The end of a vanilla candidacy

Tim Pawlenty abandoned his presidential candidacy on Sunday morning, after finishing third in the Iowa Republican straw poll, with only about half as many votes as Michele Bachmann and Ron Paul. For the second time in a row, Pawlenty’s ambitions for national office have been stymied by a female candidate who seemingly came out of nowhere to shove him aside. In 2008 he was pretty clearly one of John McCain’s second top choices for vice president, but even as he was preparing to welcome the Republican National Convention to his home town of St. Paul McCain picked Sarah Palin instead.

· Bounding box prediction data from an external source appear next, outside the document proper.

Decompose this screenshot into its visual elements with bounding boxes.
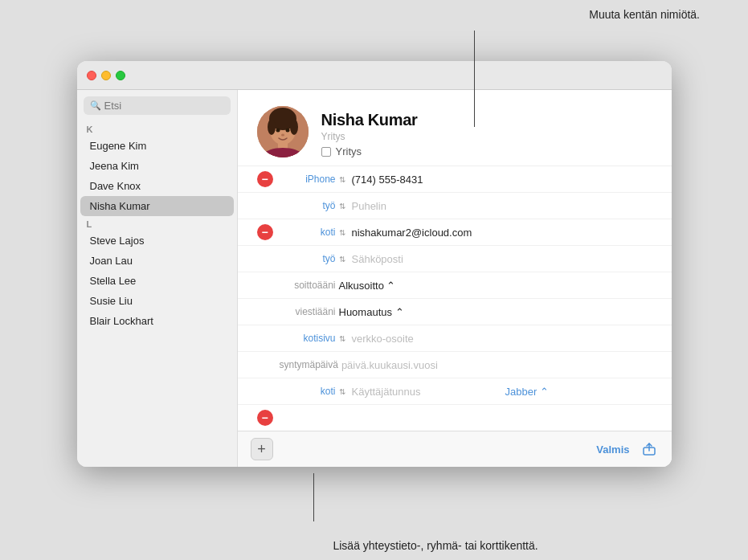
search-icon: 🔍: [90, 100, 101, 111]
detail-panel: Nisha Kumar Yritys Yritys − iPhone ⇅: [238, 90, 672, 467]
svg-rect-10: [265, 151, 300, 157]
contact-item-blair-lockhart[interactable]: Blair Lockhart: [80, 311, 234, 331]
field-label-msgtone: viestiääni: [280, 306, 336, 317]
field-label-website[interactable]: kotisivu: [280, 333, 336, 344]
field-row-birthday: − syntymäpäivä päivä.kuukausi.vuosi: [238, 352, 672, 378]
contacts-window: 🔍 K Eugene Kim Jeena Kim Dave Knox Nisha…: [77, 61, 672, 467]
field-stepper-website[interactable]: ⇅: [339, 334, 345, 343]
annotation-bottom: Lisää yhteystieto-, ryhmä- tai korttiken…: [333, 539, 537, 552]
field-value-website: verkko-osoite: [352, 333, 652, 345]
minimize-button[interactable]: [101, 71, 111, 80]
contact-item-nisha-kumar[interactable]: Nisha Kumar: [80, 196, 234, 216]
field-value-msgtone[interactable]: Huomautus ⌃: [339, 306, 652, 318]
field-value-ringtone[interactable]: Alkusoitto ⌃: [339, 280, 652, 292]
field-row-jabber: − koti ⇅ Käyttäjätunnus Jabber ⌃: [238, 378, 672, 405]
field-label-tyo-email[interactable]: työ: [280, 253, 336, 264]
contact-item-steve-lajos[interactable]: Steve Lajos: [80, 231, 234, 251]
sidebar: 🔍 K Eugene Kim Jeena Kim Dave Knox Nisha…: [77, 90, 238, 467]
field-row-tyo-phone: − työ ⇅ Puhelin: [238, 193, 672, 219]
company-checkbox[interactable]: [321, 147, 331, 157]
field-row-tyo-email: − työ ⇅ Sähköposti: [238, 246, 672, 272]
svg-point-6: [285, 129, 289, 133]
bottom-right: Valmis: [596, 439, 658, 459]
share-button[interactable]: [640, 439, 659, 459]
field-row-extra: −: [238, 405, 672, 431]
svg-point-3: [268, 119, 276, 135]
field-row-msgtone: − viestiääni Huomautus ⌃: [238, 299, 672, 325]
field-row-ringtone: − soittoääni Alkusoitto ⌃: [238, 272, 672, 299]
section-l-header: L: [77, 216, 237, 231]
field-stepper-tyo-phone[interactable]: ⇅: [339, 202, 345, 211]
field-value-birthday: päivä.kuukausi.vuosi: [341, 359, 652, 371]
field-value-tyo-phone: Puhelin: [352, 200, 652, 212]
bottom-bar: + Valmis: [238, 431, 672, 467]
annotation-top: Muuta kentän nimiötä.: [589, 8, 700, 21]
field-stepper-jabber[interactable]: ⇅: [339, 387, 345, 396]
company-field: Yritys: [321, 145, 418, 157]
field-row-koti-email: − koti ⇅ nishakumar2@icloud.com: [238, 219, 672, 246]
contact-name-area: Nisha Kumar Yritys Yritys: [321, 106, 418, 157]
field-stepper-tyo-email[interactable]: ⇅: [339, 255, 345, 264]
field-row-iphone: − iPhone ⇅ (714) 555-8431: [238, 166, 672, 193]
field-stepper-iphone[interactable]: ⇅: [339, 175, 345, 184]
done-button[interactable]: Valmis: [596, 444, 629, 456]
fields-area: − iPhone ⇅ (714) 555-8431 − työ ⇅ Puheli…: [238, 166, 672, 431]
add-field-button[interactable]: +: [251, 438, 273, 460]
avatar: [257, 106, 309, 157]
field-row-website: − kotisivu ⇅ verkko-osoite: [238, 325, 672, 352]
section-k-header: K: [77, 121, 237, 136]
search-bar[interactable]: 🔍: [84, 96, 231, 115]
contact-item-joan-lau[interactable]: Joan Lau: [80, 251, 234, 271]
field-value-jabber-type[interactable]: Jabber ⌃: [505, 386, 652, 398]
svg-point-4: [290, 119, 298, 135]
contact-item-susie-liu[interactable]: Susie Liu: [80, 291, 234, 311]
field-label-birthday: syntymäpäivä: [280, 359, 338, 370]
contact-item-stella-lee[interactable]: Stella Lee: [80, 271, 234, 291]
annotation-line-bottom: [313, 473, 314, 521]
maximize-button[interactable]: [116, 71, 125, 80]
field-value-tyo-email: Sähköposti: [352, 253, 652, 265]
minus-button-extra[interactable]: −: [257, 410, 273, 426]
field-value-jabber: Käyttäjätunnus: [352, 386, 499, 398]
field-value-email1: nishakumar2@icloud.com: [352, 227, 652, 239]
svg-point-5: [276, 129, 280, 133]
company-label: Yritys: [321, 131, 418, 142]
traffic-lights: [87, 71, 125, 80]
field-label-ringtone: soittoääni: [280, 280, 336, 291]
field-label-jabber[interactable]: koti: [280, 386, 336, 397]
company-text: Yritys: [336, 145, 362, 157]
annotation-line-top: [474, 31, 475, 127]
field-value-phone1: (714) 555-8431: [352, 174, 652, 186]
search-input[interactable]: [104, 100, 224, 112]
titlebar: [77, 61, 672, 90]
contact-name: Nisha Kumar: [321, 111, 418, 129]
field-label-iphone[interactable]: iPhone: [280, 174, 336, 185]
field-stepper-koti-email[interactable]: ⇅: [339, 228, 345, 237]
field-label-koti-email[interactable]: koti: [280, 227, 336, 238]
svg-point-7: [281, 134, 284, 137]
content-area: 🔍 K Eugene Kim Jeena Kim Dave Knox Nisha…: [77, 90, 672, 467]
minus-button-phone1[interactable]: −: [257, 171, 273, 187]
minus-button-email1[interactable]: −: [257, 224, 273, 240]
contact-item-eugene-kim[interactable]: Eugene Kim: [80, 136, 234, 156]
detail-header: Nisha Kumar Yritys Yritys: [238, 90, 672, 166]
contact-item-dave-knox[interactable]: Dave Knox: [80, 176, 234, 196]
field-label-tyo-phone[interactable]: työ: [280, 200, 336, 211]
close-button[interactable]: [87, 71, 96, 80]
outer-wrapper: Muuta kentän nimiötä. Lisää yhteystieto-…: [0, 0, 748, 560]
contact-item-jeena-kim[interactable]: Jeena Kim: [80, 156, 234, 176]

Three or four months ago, Pawlenty seemed the clear favorite to win the straw poll and precinct caucuses in Iowa, next door to his home state of Minnesota, on the basis of a generally conservative record on economic issues as governor and with a conservative record on cultural issues. Iowa wins would have launched him as a serious national candidate, with a real potential to win. But Michele Bachmann, known for casting protest votes in the Minnesota Senate and the U.S. House, made herself into a national celebrity and in two months assembled a solid Iowa organization and pulled off a win that left Pawlenty in the shade.

 

Pawlenty seems to have suffered the fate of a vanilla candidate, with a record generally acceptable to economic, cultural and national security conservatives, but unable to stir the enthusiasm necessary to win him first choice votes in a state in which his chances on paper seemed better than almost any place else. Pawlenty has many admirable qualities, and having observed him in Minnesota over the years I expected him to do better. But his inclination to ingratiate himself—apparent in his refusal in June to confront Mitt Romney on “Obamaneycare” and in his statement after the Tuscon shootings when Sarah Palin was criticized for a document showing crosshairs on Gabrielle Giffords’s district that he would not have done it that way—made him seem to lack the sense of command voters instinctively seek in a president. He has reason to feel that he has been thrust aside, in ways that almost no one predicted or foresaw, by two female candidates substantially less qualified for national office than he is. But no one is guaranteed a fair shot at the presidency.